■ Task ■
Below are entries. Give back exactly the lines from the one containing "Just a thought, I" through the one containing "Quick links", inclusive, without the pictures.

[Dataset entries Boundary: Start]

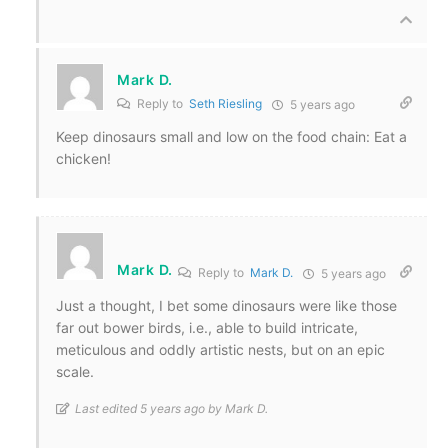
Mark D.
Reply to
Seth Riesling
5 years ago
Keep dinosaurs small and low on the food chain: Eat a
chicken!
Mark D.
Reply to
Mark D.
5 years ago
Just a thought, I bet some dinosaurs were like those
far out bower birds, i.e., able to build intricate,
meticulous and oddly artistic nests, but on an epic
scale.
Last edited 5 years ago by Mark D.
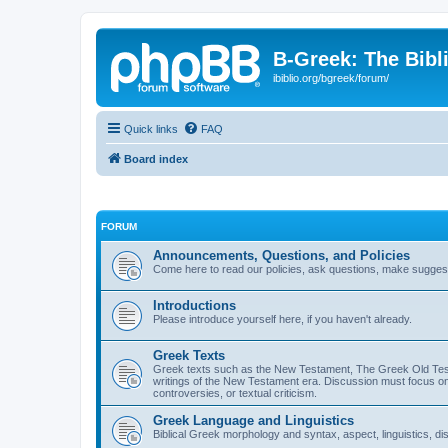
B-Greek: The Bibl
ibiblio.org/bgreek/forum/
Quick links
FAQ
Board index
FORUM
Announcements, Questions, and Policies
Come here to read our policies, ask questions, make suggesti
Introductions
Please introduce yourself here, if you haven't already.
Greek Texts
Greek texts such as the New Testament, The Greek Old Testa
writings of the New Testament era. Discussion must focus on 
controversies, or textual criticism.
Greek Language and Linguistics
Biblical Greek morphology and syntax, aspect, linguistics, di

[Dataset entries Boundary: End]
[Dataset entries Boundary: Start]

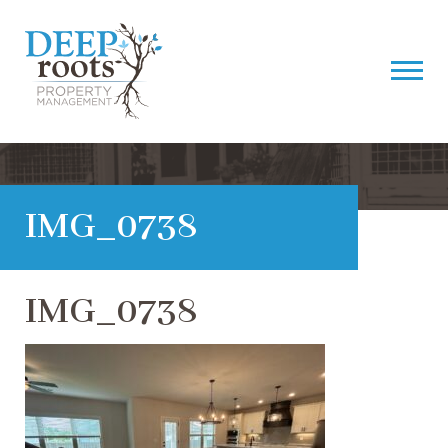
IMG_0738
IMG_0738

[Dataset entries Boundary: End]
[Dataset entries Boundary: Start]

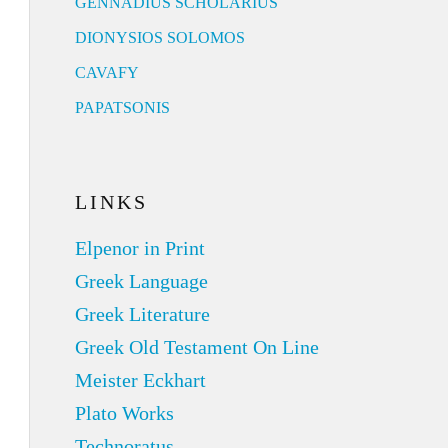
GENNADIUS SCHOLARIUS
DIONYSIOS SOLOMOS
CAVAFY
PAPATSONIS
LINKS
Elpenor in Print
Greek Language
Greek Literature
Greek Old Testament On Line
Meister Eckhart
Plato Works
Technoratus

[Dataset entries Boundary: End]

■ Task output ■
Just a thought, I bet some dinosaurs were like those
far out bower birds, i.e., able to build intricate,
meticulous and oddly artistic nests, but on an epic
scale.
Last edited 5 years ago by Mark D.
B-Greek: The Bibl
ibiblio.org/bgreek/forum/
Quick links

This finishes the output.